Жестом он попросил меня посмотреть на убитого. Мне ничего не оставалось делать, кроме как подчиниться, хотя я предпочел бы запомнить Слана таким, каким он был при жизни. Не то чтобы я боялся вида крови и смерти. При расследовании разной аномальщины мне приходилось иметь дело и с трупами.
Однако сейчас, глянув на своего мертвого друга, я почувствовал, что лицо мое вытягивается и приобретает неестественную белизну.
Слан лежал с открытыми глазами. Если точнее, то один глаз у него был слегка прикрыт, а другой – открыт очень широко. Как ни странно, в его остановившемся взгляде не было ни ужаса, ни страха, а только – безмерное удивление. Как будто перед смертью он увидел нечто такое, что не могло произойти ни при каких обстоятельствах. Что-нибудь вроде ожившего холодильника, расхаживающего по комнате… На левом виске у Слана виднелся живописный кровоподтек. Горло было распорото одним махом ножа почти от уха до уха. Грудь и спина были покрыты глубокими ранами, из которых кровь хлестала, наверное, фонтаном …
Куров кашлянул и поспешно задернул тело пледом.
– Итак, вы опознаете убитого как Слана Этенко ? – все тем же официальным тоном осведомился он.
– Опознаю, – преодолевая сухость в горле, сказал я. – Как не опознать?.. Все-таки знакомы-то мы давно…
– Сколько времени вы с ним были знакомы?
– Н-ну, лет восемь, наверное…
– Я-ясно, – протянул он. – А при каких обстоятельствах вы познакомились?

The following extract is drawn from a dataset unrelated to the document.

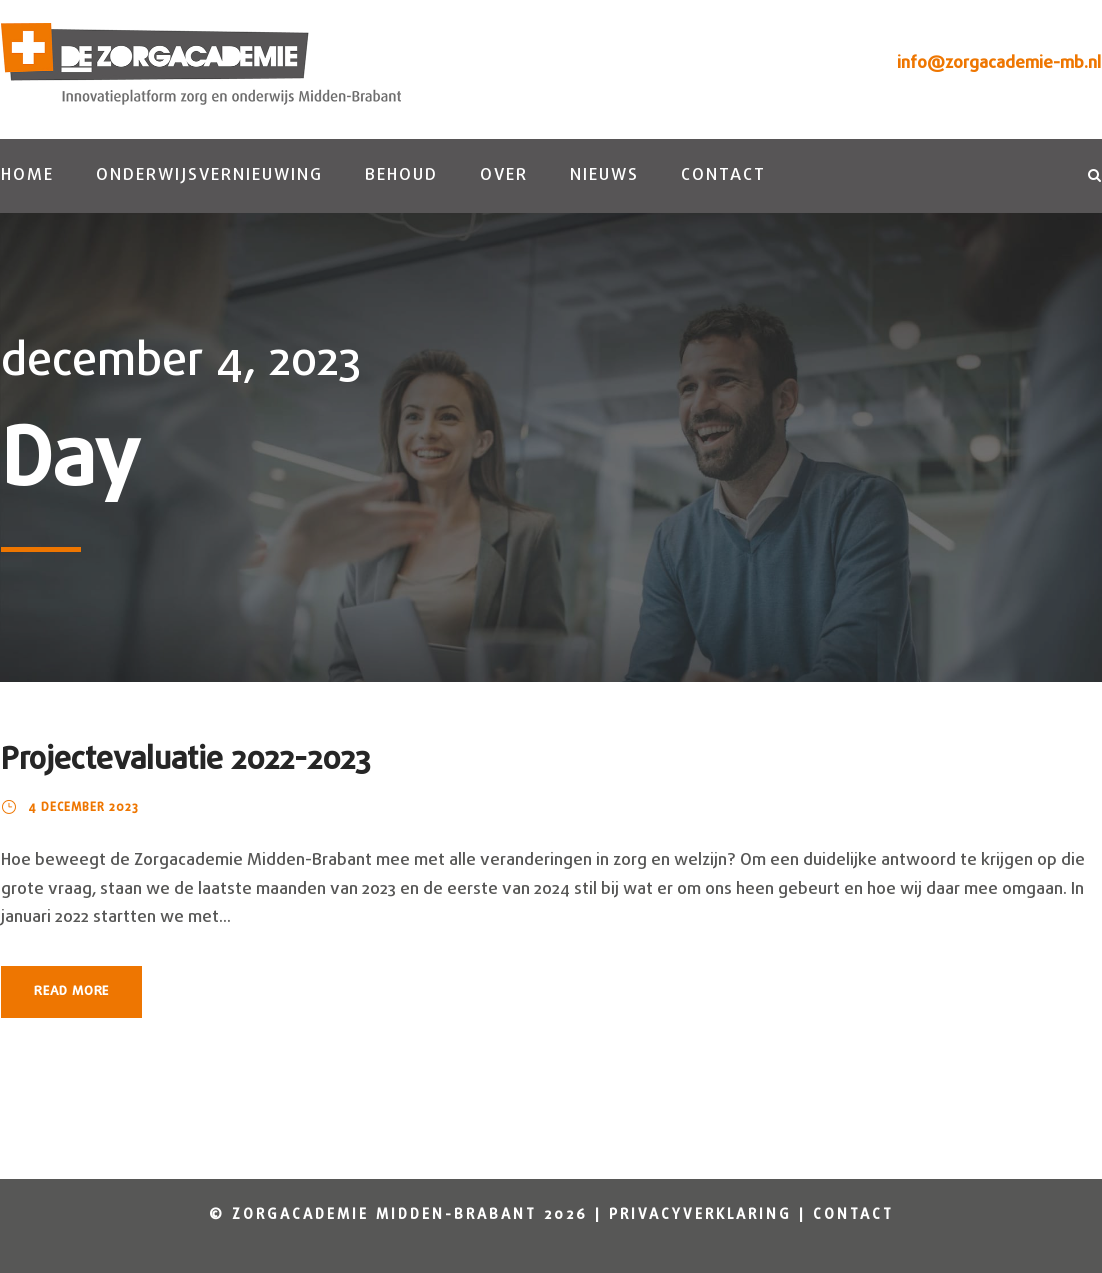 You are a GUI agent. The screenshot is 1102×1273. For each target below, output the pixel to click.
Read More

… В то время я учился в Университете славного российского города Мапряльска. В городском драмтеатре устраивали так называемые «вечера отдыха» для молодежи. Отдых этот заключался в том, что несколько сотен оболтусов в диапазоне от шестнадцати до двадцати лет съезжались в драмтеатр со всех концов города, чтобы, накачавшись дешевым виски из горла в туалете и обкурившись (а некоторые – и обколовшись) всякой дрянью, изображать танцы первобытных людей на тесном пятачке фойе под нечленораздельные одобрительные выкрики диск-жокея и пулеметные очереди турбозвука. «Отдыху» неизменно сопутствовали различные эксцессы, одним из проявлением которых была традиционная разборка в прилегающем к драмтеатру чахлом скверике. Однажды это странное времяпровождение, именуемое среди мапряльской молодежи «скачками» заинтересовало меня как исходный материал для очередной курсовой работы по социологии, и на некоторое время я стал завсегдатаем дискотеки. Моя ошибка заключалась в том, что я посещал данные мероприятия один и без средств самозащиты. В один темный вечер, выйдя из здания театра на свежий воздух, я вдруг, ни за что ни про что, схлопотал смачную оплеуху по физиономии. Их там было человек шесть, «ребят-не-из-нашего-района», но ударил меня лишь один из них, очевидно, исполнявший функцию своеобразной «разведки боем». Вокруг стояли и другие парни, но всем им было наплевать на то, что происходит рядом, и они действительно то и дело равнодушно сппевывали себе под ноги слюну, насыщенную никотиновыми смолами. Ударившего меня я сбил ответным ударом, но меня тут же окружили его коллеги по шайке-лейке, и я понял, что меньше чем парой сломанных ребер и изрядно попорченным лицом мне на этот раз не отделаться. Я ошибся. Откуда ни возьмись, налетел сбоку темный силуэт и в мгновение ока раскидал враждебную мне компанию по окрестным кустам. Кто-то попробовал возразить силуэту с помощью кастета, но после умелого удара ногой в грудь оставил эту затею и отправился вслед за сотоварищами приходить в себя.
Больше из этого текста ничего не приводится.